China is already exporting about 12 per cent of its output and could raise sales overseas further, according to BHP’s Mackenzie. India will also import more iron ore, as will nations across Southe-ast Asia, he told analysts in a presentation Tuesday.
“We look to use steel as a proxy, though you would naturally find the same dynamics for other commodities as well, whether it’s aluminium or copper or bauxite,” Morgan Stanley’s Lim said. Steel demand in the ASEAN-5 will grow at about 6 per cent this year and in 2017 on infrastructure building, according to the World Steel Association. Consumption of 74.6 million tons in 2017 will be more than in regions including Africa and the Middle East, and compares to forecast demand in China of 626.1 million tons, the association said in April.
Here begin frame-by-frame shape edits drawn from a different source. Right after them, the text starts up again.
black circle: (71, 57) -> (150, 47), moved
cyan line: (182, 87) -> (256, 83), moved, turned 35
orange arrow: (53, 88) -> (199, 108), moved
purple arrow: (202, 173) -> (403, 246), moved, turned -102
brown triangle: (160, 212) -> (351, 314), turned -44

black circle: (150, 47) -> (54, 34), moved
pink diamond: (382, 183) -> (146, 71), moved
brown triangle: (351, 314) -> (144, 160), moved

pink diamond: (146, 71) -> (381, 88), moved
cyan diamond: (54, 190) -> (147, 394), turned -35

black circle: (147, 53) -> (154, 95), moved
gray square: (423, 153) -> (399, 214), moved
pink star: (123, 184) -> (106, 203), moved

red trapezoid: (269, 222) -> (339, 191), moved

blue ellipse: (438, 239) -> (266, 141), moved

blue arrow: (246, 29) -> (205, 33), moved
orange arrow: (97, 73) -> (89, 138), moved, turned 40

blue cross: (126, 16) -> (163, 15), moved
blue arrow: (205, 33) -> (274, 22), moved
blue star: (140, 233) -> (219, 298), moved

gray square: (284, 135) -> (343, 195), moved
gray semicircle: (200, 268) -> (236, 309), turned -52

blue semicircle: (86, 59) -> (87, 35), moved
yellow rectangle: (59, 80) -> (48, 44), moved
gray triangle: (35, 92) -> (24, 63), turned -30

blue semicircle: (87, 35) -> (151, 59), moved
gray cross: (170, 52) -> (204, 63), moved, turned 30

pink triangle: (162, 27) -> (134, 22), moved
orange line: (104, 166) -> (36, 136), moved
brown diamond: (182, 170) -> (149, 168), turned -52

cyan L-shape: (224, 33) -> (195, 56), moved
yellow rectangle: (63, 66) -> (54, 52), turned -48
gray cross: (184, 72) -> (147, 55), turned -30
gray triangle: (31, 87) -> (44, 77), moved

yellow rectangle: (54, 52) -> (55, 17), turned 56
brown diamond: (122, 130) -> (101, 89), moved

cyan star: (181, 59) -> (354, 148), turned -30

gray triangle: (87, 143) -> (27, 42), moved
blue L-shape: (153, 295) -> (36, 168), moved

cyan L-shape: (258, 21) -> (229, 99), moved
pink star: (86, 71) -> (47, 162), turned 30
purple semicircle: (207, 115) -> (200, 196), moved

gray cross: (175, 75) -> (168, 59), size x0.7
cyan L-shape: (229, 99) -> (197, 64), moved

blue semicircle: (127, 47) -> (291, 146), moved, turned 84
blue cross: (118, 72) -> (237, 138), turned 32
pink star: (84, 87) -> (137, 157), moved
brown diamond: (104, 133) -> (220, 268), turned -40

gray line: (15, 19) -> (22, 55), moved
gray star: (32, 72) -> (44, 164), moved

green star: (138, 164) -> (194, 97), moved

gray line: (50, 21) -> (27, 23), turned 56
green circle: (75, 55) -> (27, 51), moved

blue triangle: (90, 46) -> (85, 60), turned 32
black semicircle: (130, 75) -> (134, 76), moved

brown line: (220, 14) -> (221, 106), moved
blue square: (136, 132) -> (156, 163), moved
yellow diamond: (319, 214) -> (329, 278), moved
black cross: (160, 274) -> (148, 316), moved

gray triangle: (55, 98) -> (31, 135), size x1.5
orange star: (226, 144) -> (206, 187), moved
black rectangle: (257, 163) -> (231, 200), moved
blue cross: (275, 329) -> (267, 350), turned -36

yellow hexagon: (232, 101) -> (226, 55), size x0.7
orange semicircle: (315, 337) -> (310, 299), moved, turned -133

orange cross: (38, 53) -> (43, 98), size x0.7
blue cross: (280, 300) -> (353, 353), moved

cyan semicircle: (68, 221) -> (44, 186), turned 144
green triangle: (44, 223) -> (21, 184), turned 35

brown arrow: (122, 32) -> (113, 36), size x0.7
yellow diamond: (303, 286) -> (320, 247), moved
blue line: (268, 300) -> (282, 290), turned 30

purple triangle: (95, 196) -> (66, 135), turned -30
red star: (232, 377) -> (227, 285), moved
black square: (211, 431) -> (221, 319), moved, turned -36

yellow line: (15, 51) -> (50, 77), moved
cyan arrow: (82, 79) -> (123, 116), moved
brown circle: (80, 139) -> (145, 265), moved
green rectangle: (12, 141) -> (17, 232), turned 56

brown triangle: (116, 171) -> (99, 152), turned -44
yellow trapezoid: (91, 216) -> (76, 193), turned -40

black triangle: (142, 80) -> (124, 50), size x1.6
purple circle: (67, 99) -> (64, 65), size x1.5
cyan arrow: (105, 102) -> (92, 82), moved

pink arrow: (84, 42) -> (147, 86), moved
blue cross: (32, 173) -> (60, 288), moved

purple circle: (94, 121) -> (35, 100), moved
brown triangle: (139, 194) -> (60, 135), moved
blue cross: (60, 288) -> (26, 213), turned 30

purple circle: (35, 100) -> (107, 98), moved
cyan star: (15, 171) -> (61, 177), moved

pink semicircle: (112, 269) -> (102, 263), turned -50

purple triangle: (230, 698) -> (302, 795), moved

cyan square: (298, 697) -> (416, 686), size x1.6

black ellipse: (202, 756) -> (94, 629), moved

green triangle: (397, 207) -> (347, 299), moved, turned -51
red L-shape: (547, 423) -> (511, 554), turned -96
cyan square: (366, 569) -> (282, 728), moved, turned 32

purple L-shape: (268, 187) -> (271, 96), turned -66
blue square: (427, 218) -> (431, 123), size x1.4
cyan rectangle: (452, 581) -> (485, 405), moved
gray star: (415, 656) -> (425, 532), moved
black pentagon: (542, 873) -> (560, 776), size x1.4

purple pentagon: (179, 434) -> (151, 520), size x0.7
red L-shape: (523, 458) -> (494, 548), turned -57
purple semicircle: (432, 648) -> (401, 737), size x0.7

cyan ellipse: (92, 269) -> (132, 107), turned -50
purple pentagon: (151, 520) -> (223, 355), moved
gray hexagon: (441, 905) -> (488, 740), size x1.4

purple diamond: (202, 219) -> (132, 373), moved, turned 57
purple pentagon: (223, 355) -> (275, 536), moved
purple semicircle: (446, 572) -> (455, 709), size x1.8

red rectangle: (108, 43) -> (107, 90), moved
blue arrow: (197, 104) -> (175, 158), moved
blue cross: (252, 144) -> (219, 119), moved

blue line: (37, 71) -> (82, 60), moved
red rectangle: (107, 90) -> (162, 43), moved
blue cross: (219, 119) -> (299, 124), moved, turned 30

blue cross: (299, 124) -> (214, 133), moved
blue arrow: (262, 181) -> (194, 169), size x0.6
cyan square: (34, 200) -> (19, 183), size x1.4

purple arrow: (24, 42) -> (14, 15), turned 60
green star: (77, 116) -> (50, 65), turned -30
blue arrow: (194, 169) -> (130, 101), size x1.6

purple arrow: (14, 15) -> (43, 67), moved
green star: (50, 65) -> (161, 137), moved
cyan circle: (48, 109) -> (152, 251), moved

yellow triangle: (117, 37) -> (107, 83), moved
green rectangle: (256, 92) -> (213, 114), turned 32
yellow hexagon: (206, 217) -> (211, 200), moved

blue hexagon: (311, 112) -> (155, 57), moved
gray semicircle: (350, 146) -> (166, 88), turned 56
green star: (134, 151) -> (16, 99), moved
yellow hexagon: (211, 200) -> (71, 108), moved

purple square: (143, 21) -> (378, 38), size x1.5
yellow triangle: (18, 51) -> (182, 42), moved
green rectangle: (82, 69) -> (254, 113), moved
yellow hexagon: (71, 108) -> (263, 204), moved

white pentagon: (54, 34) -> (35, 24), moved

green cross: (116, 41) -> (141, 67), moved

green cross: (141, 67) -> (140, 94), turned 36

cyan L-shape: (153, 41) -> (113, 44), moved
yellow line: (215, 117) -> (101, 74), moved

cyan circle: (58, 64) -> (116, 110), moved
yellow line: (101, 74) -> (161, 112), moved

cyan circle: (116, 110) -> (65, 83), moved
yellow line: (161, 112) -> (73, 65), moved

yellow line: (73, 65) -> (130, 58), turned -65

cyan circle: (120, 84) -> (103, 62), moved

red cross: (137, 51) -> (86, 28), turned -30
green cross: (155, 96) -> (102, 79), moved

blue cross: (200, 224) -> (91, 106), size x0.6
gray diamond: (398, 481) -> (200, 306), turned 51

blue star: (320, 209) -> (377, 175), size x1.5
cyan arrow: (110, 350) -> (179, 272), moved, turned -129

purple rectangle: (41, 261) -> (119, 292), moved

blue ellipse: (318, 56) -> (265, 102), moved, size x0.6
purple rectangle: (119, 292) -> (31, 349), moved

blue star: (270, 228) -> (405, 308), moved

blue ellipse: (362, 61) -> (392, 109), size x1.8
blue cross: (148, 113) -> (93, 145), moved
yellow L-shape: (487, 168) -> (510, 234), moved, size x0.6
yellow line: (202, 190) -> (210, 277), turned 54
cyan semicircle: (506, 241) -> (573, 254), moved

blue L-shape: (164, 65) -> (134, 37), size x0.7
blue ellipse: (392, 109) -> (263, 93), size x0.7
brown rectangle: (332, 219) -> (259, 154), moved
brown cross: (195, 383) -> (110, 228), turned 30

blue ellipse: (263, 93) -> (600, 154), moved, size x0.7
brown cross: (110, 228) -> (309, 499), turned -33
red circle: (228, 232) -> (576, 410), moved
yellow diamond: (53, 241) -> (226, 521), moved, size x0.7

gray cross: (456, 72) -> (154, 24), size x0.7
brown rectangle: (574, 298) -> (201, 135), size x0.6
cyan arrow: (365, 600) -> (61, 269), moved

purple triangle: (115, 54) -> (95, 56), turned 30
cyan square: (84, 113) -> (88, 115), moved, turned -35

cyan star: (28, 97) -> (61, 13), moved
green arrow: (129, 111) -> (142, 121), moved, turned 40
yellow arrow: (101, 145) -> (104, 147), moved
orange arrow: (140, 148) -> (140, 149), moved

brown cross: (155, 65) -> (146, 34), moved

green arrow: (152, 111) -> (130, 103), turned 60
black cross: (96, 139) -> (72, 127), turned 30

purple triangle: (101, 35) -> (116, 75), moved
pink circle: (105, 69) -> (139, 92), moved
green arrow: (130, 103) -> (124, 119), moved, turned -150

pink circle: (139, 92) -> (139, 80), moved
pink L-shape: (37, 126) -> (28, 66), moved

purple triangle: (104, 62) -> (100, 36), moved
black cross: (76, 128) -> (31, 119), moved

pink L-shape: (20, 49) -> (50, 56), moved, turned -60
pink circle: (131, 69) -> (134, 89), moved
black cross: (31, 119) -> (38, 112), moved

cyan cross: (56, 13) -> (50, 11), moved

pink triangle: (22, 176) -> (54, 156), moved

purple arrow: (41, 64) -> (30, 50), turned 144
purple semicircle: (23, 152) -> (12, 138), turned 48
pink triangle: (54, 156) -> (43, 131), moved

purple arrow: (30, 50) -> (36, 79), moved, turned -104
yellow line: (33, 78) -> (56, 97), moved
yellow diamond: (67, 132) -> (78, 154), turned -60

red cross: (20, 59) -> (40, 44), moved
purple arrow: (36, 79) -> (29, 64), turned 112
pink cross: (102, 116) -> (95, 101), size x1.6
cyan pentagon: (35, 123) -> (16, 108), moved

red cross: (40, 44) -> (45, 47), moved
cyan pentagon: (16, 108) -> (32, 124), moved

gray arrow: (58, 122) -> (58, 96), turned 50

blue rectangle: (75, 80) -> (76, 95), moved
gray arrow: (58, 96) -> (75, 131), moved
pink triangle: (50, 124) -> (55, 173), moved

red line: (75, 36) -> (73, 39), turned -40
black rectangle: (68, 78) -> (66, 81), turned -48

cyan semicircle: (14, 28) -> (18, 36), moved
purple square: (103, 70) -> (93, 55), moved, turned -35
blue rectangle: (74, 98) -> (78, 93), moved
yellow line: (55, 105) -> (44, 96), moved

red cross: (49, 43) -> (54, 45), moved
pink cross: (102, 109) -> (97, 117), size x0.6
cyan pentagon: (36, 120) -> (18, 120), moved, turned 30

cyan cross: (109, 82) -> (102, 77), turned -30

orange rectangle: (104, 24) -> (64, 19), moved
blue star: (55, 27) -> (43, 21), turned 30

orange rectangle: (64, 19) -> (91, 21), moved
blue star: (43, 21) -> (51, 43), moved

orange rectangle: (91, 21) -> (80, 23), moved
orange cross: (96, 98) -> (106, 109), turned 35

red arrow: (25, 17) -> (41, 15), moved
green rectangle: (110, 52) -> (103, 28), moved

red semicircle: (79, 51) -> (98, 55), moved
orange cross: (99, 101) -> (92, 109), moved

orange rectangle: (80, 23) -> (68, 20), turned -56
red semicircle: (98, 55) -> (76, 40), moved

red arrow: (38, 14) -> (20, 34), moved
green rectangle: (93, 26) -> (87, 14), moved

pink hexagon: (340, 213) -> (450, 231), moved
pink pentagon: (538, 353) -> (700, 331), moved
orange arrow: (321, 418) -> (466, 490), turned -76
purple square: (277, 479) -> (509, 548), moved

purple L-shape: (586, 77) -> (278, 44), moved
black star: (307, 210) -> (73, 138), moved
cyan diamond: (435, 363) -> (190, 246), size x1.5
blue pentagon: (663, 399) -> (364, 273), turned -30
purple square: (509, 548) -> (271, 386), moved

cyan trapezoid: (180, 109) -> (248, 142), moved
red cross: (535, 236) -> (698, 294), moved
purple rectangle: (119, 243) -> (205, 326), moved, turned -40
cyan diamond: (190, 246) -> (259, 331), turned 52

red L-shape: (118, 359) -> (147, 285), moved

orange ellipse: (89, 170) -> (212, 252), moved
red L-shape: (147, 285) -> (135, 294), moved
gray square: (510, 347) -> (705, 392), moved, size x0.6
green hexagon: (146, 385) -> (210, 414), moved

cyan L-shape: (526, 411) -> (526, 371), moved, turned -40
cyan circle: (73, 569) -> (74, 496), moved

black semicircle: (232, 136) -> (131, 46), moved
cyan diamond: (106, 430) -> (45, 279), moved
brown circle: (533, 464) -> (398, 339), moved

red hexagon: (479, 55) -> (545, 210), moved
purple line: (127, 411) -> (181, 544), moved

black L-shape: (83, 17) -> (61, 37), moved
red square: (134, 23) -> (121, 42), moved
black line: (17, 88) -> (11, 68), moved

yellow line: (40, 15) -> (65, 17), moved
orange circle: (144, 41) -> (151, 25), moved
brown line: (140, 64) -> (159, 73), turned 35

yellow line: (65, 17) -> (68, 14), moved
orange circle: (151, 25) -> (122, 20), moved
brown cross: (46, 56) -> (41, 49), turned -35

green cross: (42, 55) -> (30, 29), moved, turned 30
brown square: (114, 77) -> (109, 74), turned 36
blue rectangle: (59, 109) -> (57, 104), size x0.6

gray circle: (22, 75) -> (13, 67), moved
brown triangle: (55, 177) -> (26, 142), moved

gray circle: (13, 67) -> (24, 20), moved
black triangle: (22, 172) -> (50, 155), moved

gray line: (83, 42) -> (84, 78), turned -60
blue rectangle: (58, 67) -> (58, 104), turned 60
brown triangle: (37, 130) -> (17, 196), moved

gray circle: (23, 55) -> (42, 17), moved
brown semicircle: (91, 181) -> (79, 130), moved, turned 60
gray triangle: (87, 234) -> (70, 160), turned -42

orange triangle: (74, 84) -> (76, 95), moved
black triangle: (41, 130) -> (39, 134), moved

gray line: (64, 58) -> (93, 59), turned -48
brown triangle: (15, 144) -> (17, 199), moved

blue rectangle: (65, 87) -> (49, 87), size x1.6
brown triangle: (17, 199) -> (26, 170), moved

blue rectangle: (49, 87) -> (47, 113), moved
Fortescue Metals Group, the No. 4 iron ore exporter, said in March it saw emerging sources of steel demand across Asia and in India. China is no longer the sole driver for the $US120 billion copper market, according to Andrew Cole, chief executive of OZ Minerals, a producer that’s also developing Australia’s biggest unmined deposit of the metal.
“Global demand for copper is becoming increasingly diversified, both geographically and by industry sector,” he said in an August 10 interview with Bloomberg Television. “We are seeing increasing diversification through other counties outside of China, which is an important factor that we need to remember.”
Still, global industrial production – output of mining, utilities and manufacturing – is well below historical levels and China “remains the only real growth story”, Macquarie Group said in an August 15 note.
The impact of action early this year to stimulate China’s economy is now fading, the bank said.
China accounts for about 65 per cent of iron ore imports, takes 21 per cent of seaborne metallurgical coal and consumes about half the world’s copper, according to a joint report this month by Westpac Banking Corp and Australia’s Department of Industry, Innovation, Science.
BHP, Whitehaven Coal, Alumina and Evolution Mining are among the companies that Morgan Stanley’s Lim sees benefiting from the emerging Asia growth story. BHP’s second-half underlying profits jumped 95 per cent, while coal producer Whitehaven reported Thursday it swung back to a net profit in fiscal 2016 from a loss the previous year.
“We are not saying that we have discovered a new China, or that India is going to become the new China,” Lim said. “The underlying message is that the reason we are seeing demand coming from ex-China, is that it’s the emerging markets where we see the next leg of growth.”